[Task]
Go through the entries below and say how many lines hold the word "Марий". Nothing else is needed.

**** Listed records ****

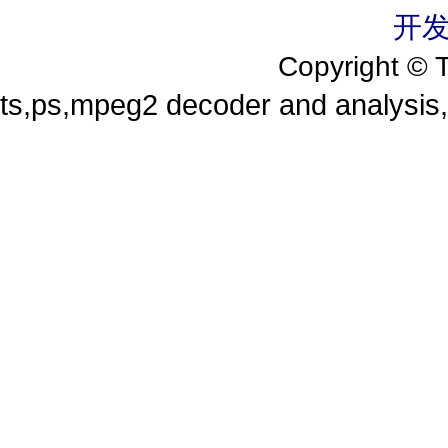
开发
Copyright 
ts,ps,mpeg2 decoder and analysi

****
**** Listed records ****

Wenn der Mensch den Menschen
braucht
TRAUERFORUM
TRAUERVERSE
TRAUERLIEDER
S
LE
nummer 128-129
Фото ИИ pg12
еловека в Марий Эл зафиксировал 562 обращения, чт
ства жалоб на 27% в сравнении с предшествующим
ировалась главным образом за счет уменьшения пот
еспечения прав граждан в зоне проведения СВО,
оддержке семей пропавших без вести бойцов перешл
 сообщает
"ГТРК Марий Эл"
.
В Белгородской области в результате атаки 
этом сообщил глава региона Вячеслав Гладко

****

[Result for this exercise]
2